In comparison shopping Kayak.com has good data (directly from the airlines) and has built a good brand. The same is true of PriceGrabber and Nextag. TheFind.com on the other hand appears to have great data and tech, but no well known brand.

(I'm refraining from going into specific examples or opinions on big data companies to avoid poking friends in the eye.)

The issue of Provenance and Branding is especially important in sales situations where you are providing a tool (analytics) that helps your customer (a sales person) sell something to a third-party (their customer). If the input data you are using either has a demonstrable provenance or a good brand you'll have an easier time convincing people that the output of your product is worth having (and reselling).

The old saying for this in computer science is Garbage In, Garbage Out.

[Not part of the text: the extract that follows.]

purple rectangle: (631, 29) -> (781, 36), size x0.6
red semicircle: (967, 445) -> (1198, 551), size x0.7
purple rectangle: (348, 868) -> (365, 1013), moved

In "big data" world of startups that is blowing by Web 2.0 as the new hotness there is a startling lack of concern about data provenance. The essentially ethos is that if we (the Data Scientists) accumulate enough data and crunch it with magical algorithms then solid-gold data will come out... or at least that's what the hype machine says.

The lesson from the financial melt down is that magical algorithms making CDOs, CMOs and other derivatives should be viewed with a lens of mistrust. The GIGO principle was forgotten and no one even cared about the provenance (read credit quality) of the base financial instruments making up the derivatives. The credit rating agencies were just selling their brand and cared little about quality.

In my opinion, there is a clear parallel here to "big data". Trust must be part of the platform and not just tons of CPUs and disk-space. A Brand is a brittle object that is easily broken, so concentrate on quality.

Posted via email from nealrichter's posterous

1 comment:

Christopher Smith said...

I wonder how much was really wrong with the provenance of the data as opposed to the models themselves. I would argue part of the problem isn't so much the quality of the data as to how you build a model from it.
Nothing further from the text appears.